Imago

Decourrière: "Un Grenelle du foot français"

Decourrière: "Un Grenelle du foot français"
Par Eurosport

Le 27/11/2007 à 17:54Mis à jour

Le président du club de Valenciennes, Francis Decourrière, lance un appel à l'organisation "d'un Grenelle du football français" pour remettre les choses à plat. Principal opposant au FAP, il souhaiterait plus d'équité. Ceci ne ferait que "favoriser le cha

FRANCIS DECOURRIERE, vous avez été l'un des plus virulents opposants au FAP (Football avenir professionnel). Pensez-vous avoir gagné ?

F.D. : Nous sommes en paix armée. Deux sujets comptent: le maximum d'argent des télés et la répartition. Lors de l'AG de la Ligue, c'était très dur. Jusqu'au dernier moment, les gens du FAP ont refusé de voter sur l'utilisation des droits après les matches et Jean-Michel Aulas (président de Lyon et du FAP) a essayé de négocier une répartition des droits télés plus avantageuse alors qu'elle était déjà très déséquilibrée.

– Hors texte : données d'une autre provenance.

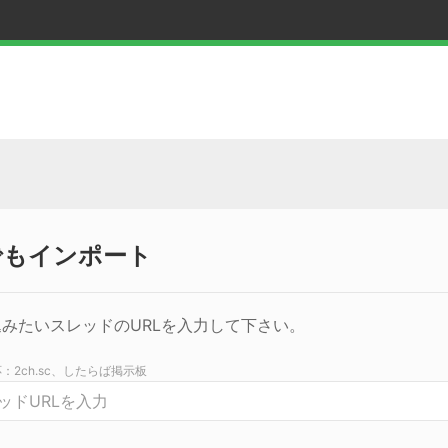
でもインポート
みたいスレッドのURLを入力して下さい。
：2ch.sc、したらば掲示板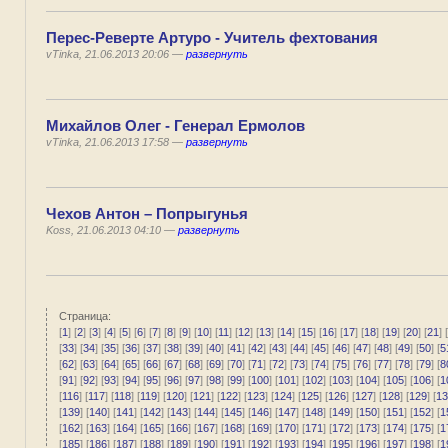
Перес-Реверте Артуро - Учитель фехтования
vTinka, 21.06.2013 20:06 —
развернуть
Михайлов Олег - Генерал Ермолов
vTinka, 21.06.2013 17:58 —
развернуть
Чехов Антон – Попрыгунья
Koss, 21.06.2013 04:10 —
развернуть
Страница:
[
1
] [
2
] [
3
] [
4
] [
5
] [
6
] [
7
] [
8
] [
9
] [
10
] [
11
] [
12
] [
13
] [
14
] [
15
] [
16
] [
17
] [
18
] [
19
] [
20
] [
21
] [
[
33
] [
34
] [
35
] [
36
] [
37
] [
38
] [
39
] [
40
] [
41
] [
42
] [
43
] [
44
] [
45
] [
46
] [
47
] [
48
] [
49
] [
50
] [
5
[
62
] [
63
] [
64
] [
65
] [
66
] [
67
] [
68
] [
69
] [
70
] [
71
] [
72
] [
73
] [
74
] [
75
] [
76
] [
77
] [
78
] [
79
] [
8
[
91
] [
92
] [
93
] [
94
] [
95
] [
96
] [
97
] [
98
] [
99
] [
100
] [
101
] [
102
] [
103
] [
104
] [
105
] [
106
] [
1
[
116
] [
117
] [
118
] [
119
] [
120
] [
121
] [
122
] [
123
] [
124
] [
125
] [
126
] [
127
] [
128
] [
129
] [
13
[
139
] [
140
] [
141
] [
142
] [
143
] [
144
] [
145
] [
146
] [
147
] [
148
] [
149
] [
150
] [
151
] [
152
] [
1
[
162
] [
163
] [
164
] [
165
] [
166
] [
167
] [
168
] [
169
] [
170
] [
171
] [
172
] [
173
] [
174
] [
175
] [
1
[
185
] [
186
] [
187
] [
188
] [
189
] [
190
] [
191
] [
192
] [
193
] [
194
] [
195
] [
196
] [
197
] [
198
] [
1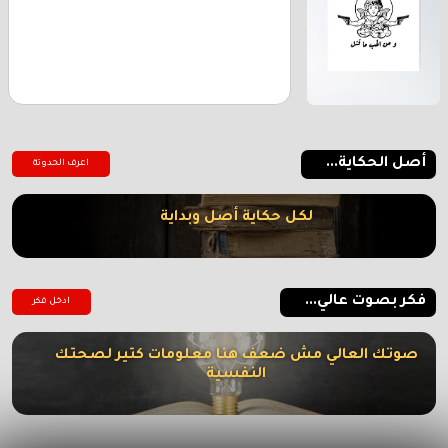
أصل الحكاية...
اعرف الحدوتة
لكل حكاية أصل وبداية
فكر بصوت عالي...
ادخل فكر
صوتك العالي مش ضعف هنا معلومات كتير لصحتك
النفسية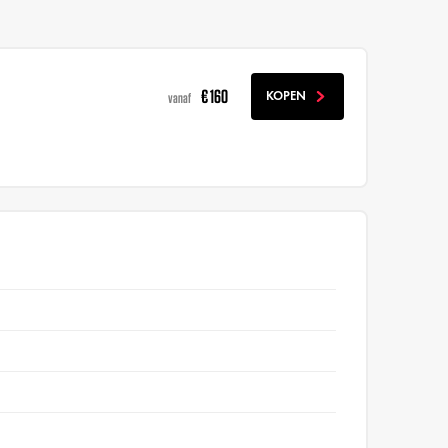
€ 160
KOPEN
vanaf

Que reprochez-vous à cette répartition ?

F.D. : Le barème prévoit 50 % de part fixe, 30 % sur le classement, ensuite la notoriété basée sur les retransmissions des trois dernières années. Cela concerne surtout 6 à 8 clubs. Cela veut dire qu'un club qui monte n'aura rien. C'est pour cette raison que les anciens du Club Europe sont souvent télévisés parce qu'on sait qu'on en tiendra compte l'an prochain. On joue Nancy dans 15 jours. On est 6e, Nancy est 2e et nous ne sommes pas télévisés. Il y a beaucoup de choses inéquitables. C'est un système très nébuleux. Comme en Angleterre, il faudrait que la différence, au niveau de la répartition, aille du simple au double alors que, chez nous, c'est actuellement de 1 à 4.

Comment comptez-vous vous opposer ?

F.D. : Avec mes amis, qui ne sont pas dans le FAP, nous sommes complètement décidés à renégocier en employant tous les moyens. Même légaux ! Il faut une équité qui ne peut que favoriser le championnat. Et pas nous faire spolier!

Une autre source de revenus envisagée vient des projets autour des stades...

F.D. : Le sportif doit être la priorité. L'économique vient derrière. Je ne pense pas qu'un club de foot doive faire de la promotion immobilière ou commerciale. A chacun son métier.

N'est-ce pas dans l'ère du temps ?

F.D. : Il y a des projets mais aucune réalisation. Il y a des instances politiques. Je ne vois pas pourquoi une communauté urbaine se désisterait de ses droits. Un stade, c'est un parcours du combattant. Dans la ville, il y a les riverains. A l'extérieur, les écolos et la nécessité pour la ville de faire des travaux annexes qui coûtent les yeux de la tête.

A l'étranger, c'est possible...

F.D. : En France, par exemple, vous ne pouvez pas vendre d'alcool dans les stades mais on en vend autour et tant mieux. Le côté convivial qu'on peut amener ne peut exister chez nous.

Faut-il changer ces règles ?

F.D. : On est dans l'hypocrisie totale. Les sites de paris en ligne ou l'alcool sont interdits mais les équipes étrangères qui viennent en Coupe d'Europe portent leurs noms et sont télévisées en prime-time. On n'applique pas la réglementation européenne et on est déjà dans la mondialisation.

Cela mérite-t-il une grande remise à plat de tout ?

F.D. : Oui. Je pense à un Grenelle du football. On est arrivé à un tournant. Il faut y associer les services publics comme les clubs mais aussi les instances européennes avec Michel Platini, qui a été un grand joueur et sera un grand président de l'UEFA. Il nous aidera.

Sur quels sujets ?

F.D. : Une redistribution équitable des droits télés et le choix des matches, la protection et la mutualisation de la formation refusée par la DTN, les contraintes sur les jeux et l'alcool -pour laquelle j'ai une position réservée-, la gouvernance de la Ligue de football professionnel, où paradoxalement les clubs ne sont majoritaires.